Dans l'épisode africain, c'était au tour des indigènes de faire l'objet de ce type de discours. Si, encore une fois, les propos éminemment racistes et humiliants de l'acheteur de caoutchouc[168] laissent planer l'ambiguïté (sont­-ils là pour condamner le racisme des colons ou pour faire rire des indigènes à leurs dépens ? ) les réflexions du narrateur, qui semblent s'adresser directement au lecteur, manifestent plus nettement une intention idéologique :

« Quant aux nègres on se fait vite à eux, à leur lenteur hilare, à leurs gestes trop longs, aux ventres débordants de leurs femmes.

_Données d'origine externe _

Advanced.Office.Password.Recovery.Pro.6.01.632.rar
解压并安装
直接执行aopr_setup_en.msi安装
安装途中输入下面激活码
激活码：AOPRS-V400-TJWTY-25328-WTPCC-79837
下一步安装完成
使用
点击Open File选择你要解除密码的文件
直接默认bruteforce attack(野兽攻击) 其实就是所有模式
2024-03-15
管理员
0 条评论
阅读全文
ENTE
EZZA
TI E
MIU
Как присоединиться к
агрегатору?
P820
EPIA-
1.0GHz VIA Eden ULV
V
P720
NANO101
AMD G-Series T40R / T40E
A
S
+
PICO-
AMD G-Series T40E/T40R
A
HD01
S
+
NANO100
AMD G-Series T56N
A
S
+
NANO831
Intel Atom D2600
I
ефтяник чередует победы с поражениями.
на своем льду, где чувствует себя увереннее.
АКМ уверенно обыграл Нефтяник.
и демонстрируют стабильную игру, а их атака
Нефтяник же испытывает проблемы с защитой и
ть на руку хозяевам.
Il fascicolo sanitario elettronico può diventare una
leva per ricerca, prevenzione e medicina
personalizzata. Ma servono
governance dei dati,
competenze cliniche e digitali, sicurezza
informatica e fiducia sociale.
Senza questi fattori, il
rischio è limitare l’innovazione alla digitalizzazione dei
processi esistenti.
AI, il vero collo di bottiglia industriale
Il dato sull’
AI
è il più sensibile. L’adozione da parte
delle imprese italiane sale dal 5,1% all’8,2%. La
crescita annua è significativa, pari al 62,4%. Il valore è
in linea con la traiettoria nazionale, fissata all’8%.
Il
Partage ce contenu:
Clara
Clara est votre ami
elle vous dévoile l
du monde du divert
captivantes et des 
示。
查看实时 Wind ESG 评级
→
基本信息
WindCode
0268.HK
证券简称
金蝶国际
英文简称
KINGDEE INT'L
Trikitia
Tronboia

La nègrerie pue sa misère, ses vanités interminables, ses résignations immondes; en somme tout comme les pauvres de chez nous mais avec plus d'enfants encore et moins de linge sale et moins de vin rouge autour. »[169]

On notera le parallèle établi entre les indigènes et « les pauvres de chez nous », tous deux faisant l'objet d'un mépris ostentatoire. Loin d'imputer à l'impérialisme européen ou à la cupidité des classes dirigeantes le malheur de ces défavorisés, le narrateur - qui sur ce point s'entendait avec le Céline des interviews - invoquait le fatalisme et le manque de combativité. Ce type de discours, on s'en doute, dut gêner plus d'un homme de gauche à la lecture de l'ouvrage. Enfin, on percevait, par endroit, des accents anti­démocratiques qui n'étaient pas non plus sans rappeler les programmes d'une certaine droite dont l'audience ne cessait de croître dans les années 30 à l'instar des modèles allemands et italiens. C'était, en effet, l'acte même de voter qui était soumis aux traits de la satire lorsque le narrateur, enrôlé contre son gré sur une galère, décrivait les occupations de ses compagnons de disgrâce :

« Sur L’Infanta Combitta on bouffait pas mal, on les triquait un peu les copains, mais pas trop, et en somme ça pouvait aller. C'était du boulot moyen. Et puis sublime avantage, on les renvoyait jamais de la galère et même que le Roi leur avait promis pour quand ils auraient soixante et deux ans d'âge une espèce de petite retraite. Cette perspective les rendait heureux, ça leur donnait de quoi rêver et le dimanche pour se sentir libres, au surplus, ils jouaient à voter. »[170]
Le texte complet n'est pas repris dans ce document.